Tem um tempo que venho pensando em te escrever. Mas sem muito sucesso. Muitos rascunhos foram feitos. E desfeitos.

Ando me perguntando porque as coisas não são sempre boas pra mim. Ainda escuta a primeira musica que eu disse ser nossa? Fuçando o computador a achei. E doeu. E ouvi-la doeu muito mais do que eu podia imaginar. Voce ainda ocupa um espaço enorme aqui. Mesmo que eu tenha ido embora. Não havia por que ficar. Nosso amor já não era mais tão suficiente pra voce.

Eu penei muito pra vir te escrever algo porque cê sabe, a dor faz isso com a gente. Eu não vou negar, o odio ainda está em mim.  Mas aos poucos eu sigo tentando controlá-lo. Já doeu muito. ainda dói e eu sei, ainda ira doer infinitamente mais porque você sabe, eu te fiz meu cais. Enquanto você quis ser apenas um barquinho navegando.

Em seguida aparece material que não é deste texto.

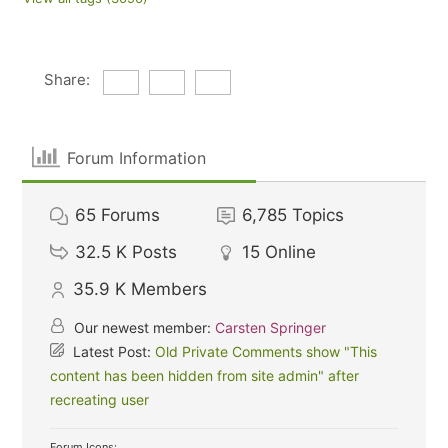
Share:
Forum Information
65
Forums
6,785
Topics
32.5 K
Posts
15
Online
35.9 K
Members
Our newest member:
Carsten Springer
Latest Post:
Old Private Comments show "This
content has been hidden from site admin" after
recreating user
Forum Icons:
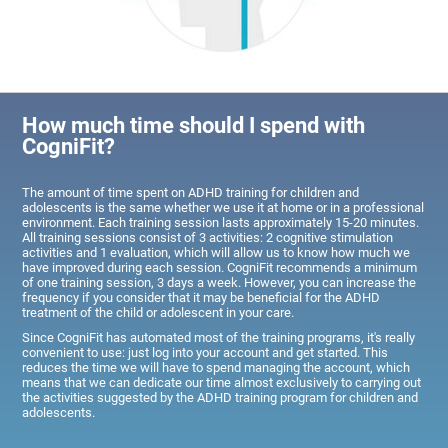
How much time should I spend with
CogniFit?
The amount of time spent on ADHD training for children and
adolescents is the same whether we use it at home or in a professional
environment. Each training session lasts approximately 15-20 minutes.
All training sessions consist of 3 activities: 2 cognitive stimulation
activities and 1 evaluation, which will allow us to know how much we
have improved during each session. CogniFit recommends a minimum
of one training session, 3 days a week. However, you can increase the
frequency if you consider that it may be beneficial for the ADHD
treatment of the child or adolescent in your care.
Since CogniFit has automated most of the training programs, it's really
convenient to use: just log into your account and get started. This
reduces the time we will have to spend managing the account, which
means that we can dedicate our time almost exclusively to carrying out
the activities suggested by the ADHD training program for children and
adolescents.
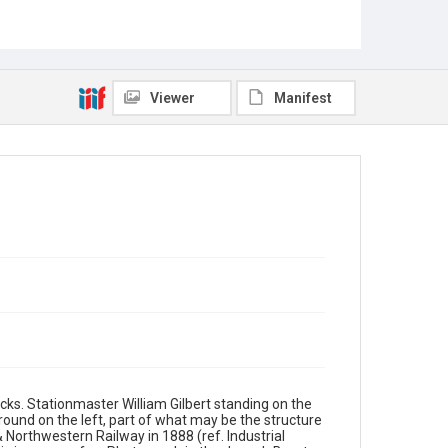
Viewer
Manifest
cks. Stationmaster William Gilbert standing on the
ound on the left, part of what may be the structure
Northwestern Railway in 1888 (ref. Industrial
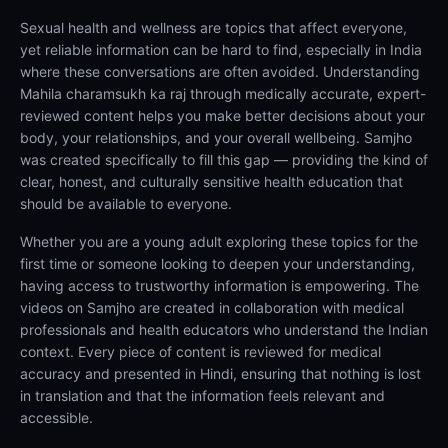
Sexual health and wellness are topics that affect everyone,
yet reliable information can be hard to find, especially in India
where these conversations are often avoided. Understanding
Mahila charamsukh ka raj through medically accurate, expert-
reviewed content helps you make better decisions about your
body, your relationships, and your overall wellbeing. Samjho
was created specifically to fill this gap — providing the kind of
clear, honest, and culturally sensitive health education that
should be available to everyone.
Whether you are a young adult exploring these topics for the
first time or someone looking to deepen your understanding,
having access to trustworthy information is empowering. The
videos on Samjho are created in collaboration with medical
professionals and health educators who understand the Indian
context. Every piece of content is reviewed for medical
accuracy and presented in Hindi, ensuring that nothing is lost
in translation and that the information feels relevant and
accessible.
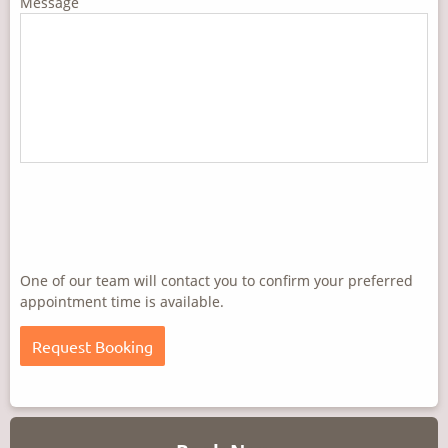
Message
One of our team will contact you to confirm your preferred
appointment time is available.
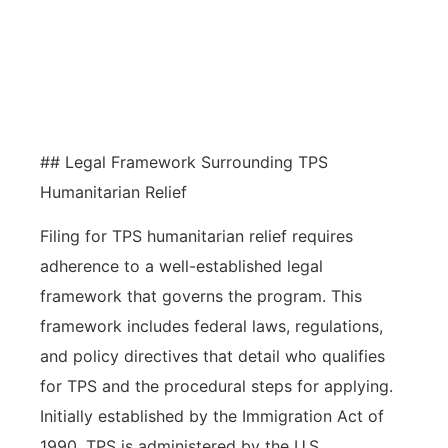
economy and society, promoting
growth and supporting humanitarian
values.
## Legal Framework Surrounding TPS
Humanitarian Relief
Filing for TPS humanitarian relief requires
adherence to a well-established legal
framework that governs the program. This
framework includes federal laws, regulations,
and policy directives that detail who qualifies
for TPS and the procedural steps for applying.
Initially established by the Immigration Act of
1990, TPS is administered by the U.S.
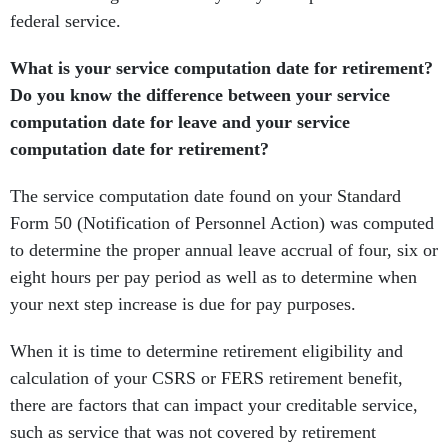
federal service.
What is your service computation date for retirement?
Do you know the difference between your service
computation date for leave and your service
computation date for retirement?
The service computation date found on your Standard
Form 50 (Notification of Personnel Action) was computed
to determine the proper annual leave accrual of four, six or
eight hours per pay period as well as to determine when
your next step increase is due for pay purposes.
When it is time to determine retirement eligibility and
calculation of your CSRS or FERS retirement benefit,
there are factors that can impact your creditable service,
such as service that was not covered by retirement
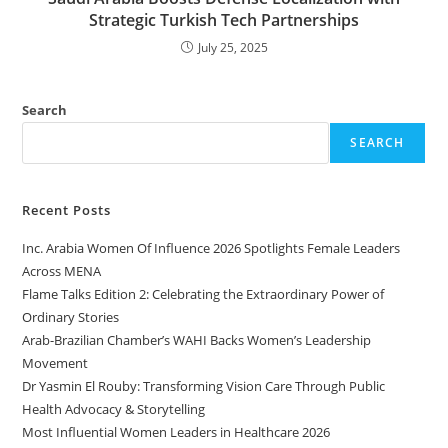
Strategic Turkish Tech Partnerships
July 25, 2025
Search
SEARCH
Recent Posts
Inc. Arabia Women Of Influence 2026 Spotlights Female Leaders
Across MENA
Flame Talks Edition 2: Celebrating the Extraordinary Power of
Ordinary Stories
Arab-Brazilian Chamber’s WAHI Backs Women’s Leadership
Movement
Dr Yasmin El Rouby: Transforming Vision Care Through Public
Health Advocacy & Storytelling
Most Influential Women Leaders in Healthcare 2026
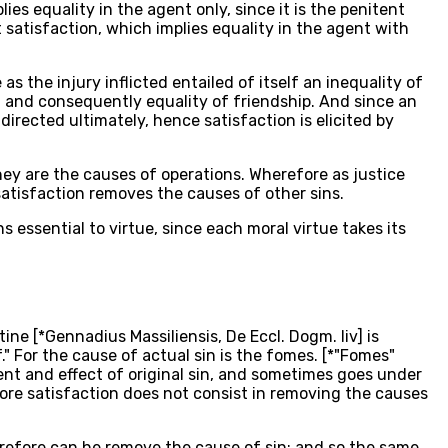
es equality in the agent only, since it is the penitent
 satisfaction, which implies equality in the agent with
s the injury inflicted entailed of itself an inequality of
e, and consequently equality of friendship. And since an
directed ultimately, hence satisfaction is elicited by
they are the causes of operations. Wherefore as justice
 satisfaction removes the causes of other sins.
s essential to virtue, since each moral virtue takes its
ine [*Gennadius Massiliensis, De Eccl. Dogm. liv] is
." For the cause of actual sin is the fomes. [*"Fomes"
ement and effect of original sin, and sometimes goes under
fore satisfaction does not consist in removing the causes
herefore can he remove the cause of sin; and so the same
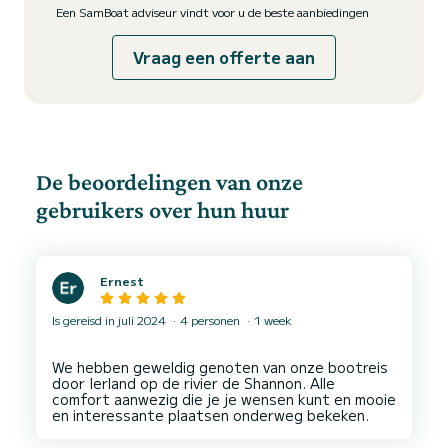
Een SamBoat adviseur vindt voor u de beste aanbiedingen
Vraag een offerte aan
De beoordelingen van onze
gebruikers over hun huur
Ernest
Is gereisd in juli 2024
4 personen
1 week
We hebben geweldig genoten van onze bootreis
door Ierland op de rivier de Shannon. Alle
comfort aanwezig die je je wensen kunt en mooie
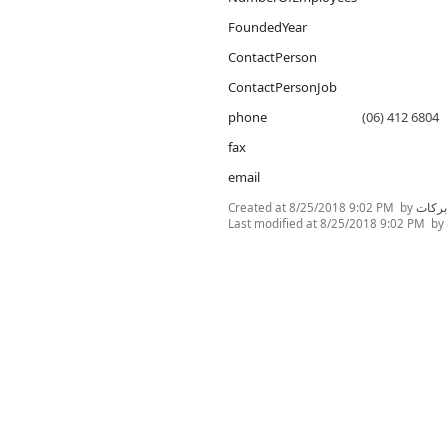
FoundedYear
ContactPerson
ContactPersonJob
phone
(06) 412 6804
fax
email
Created at
8/25/2018 9:02 PM
by
غنى ا
Last modified at
8/25/2018 9:02 PM
by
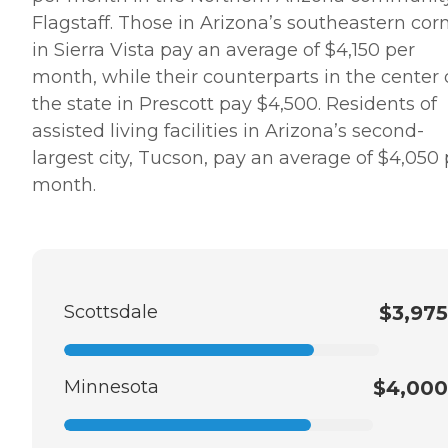
Flagstaff. Those in Arizona’s southeastern cor
in Sierra Vista pay an average of $4,150 per
month, while their counterparts in the center 
the state in Prescott pay $4,500. Residents of
assisted living facilities in Arizona’s second-
largest city, Tucson, pay an average of $4,050 
month.
Scottsdale
$3,975
Minnesota
$4,000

Não consigo acordar sem me perguntar por que cê quis se tornar mais uma cicatriz? Meu Deus o que eu fiz? E dessa vez ta tão mais difícil deixar sarar. Você não sabe mas desde  que eu tive que partir, eu já não vejo a vida com o mesmo brilho. Cê me fazia ser mais leve. Eu fico revivendo o momento em que tudo caiu sobre mim. E sinto aquela dor começando a invadir cada parte. Aquilo me sobrecarregou.  Partiu meu coração, meu estômago, Minha cabeça. me invadiu e não pude aguentar. - achei que sinceramente, não aguentaria-. Eu te dei a liberdade de escolher entre ir e ficar, e você, escolheu a certa pra você, mesmo sendo a escolha errada ao meu ver.
Pela primeira vez apos a tempestade, eu consegui um pouco de calmaria pra -tentar-, lhe escrever. E então ai vai um pouco do que eu quis te dizer:

- Cê não foi justo. A vida não tem sido justa comigo. Sua falta ainda me assusta. meu corpo ainda sente falta de saber que tinha você. Eu me sinto perdida no meio do oceano, mas olha, não precisa ter pena. Eu sei, eu vou conseguir nadar de volta pro meu cais. Ou me tornar um porto pra alguém.
O que eu faço com todas as lembranças que vira e mexe, invadem minha mente? Eu lembro de quando  cê tentou me ensinar a dançar pela primeira vez. Era noite. Estávamos sozinhos numa rua pouco iluminada. Cê me puxou pra perto e disse "segura minha mão". E eu o fiz. E olha só, cê preferiu me soltar. Lembro de entre uma conversa sobre dor, cê me falar  " como alguém consegue machucar alguém como você?" e você o fez. Irônico, não?

Eu nunca pensei que iria doer TANTO lhe escrever algo. Então é melhor eu parar por aqui. O ano ta acabando e ta foda deletar tudo que nos formou. Eu só queria agradecer por tudo que eu me tornei depois de você. Por ter feito eu aprender a ver as coisas de uma visão diferente.

Me dói saber que eu não pude, mesmo te mostrando que nunca quis podar suas assas, te fazer escolher ficar. Sei que tenho um coração inconstante e amargurado, olhos vagantes e um peso na alma. Mas me fiz leve, por você.
Eu te amo. E por te amar tanto, vou fazer o que quem ama faz: te deixar ser livre. Sentirei sua falta como uma criança sente do seu cobertor. Mas preciso seguir com a minha vida. Grandes garotas não choram.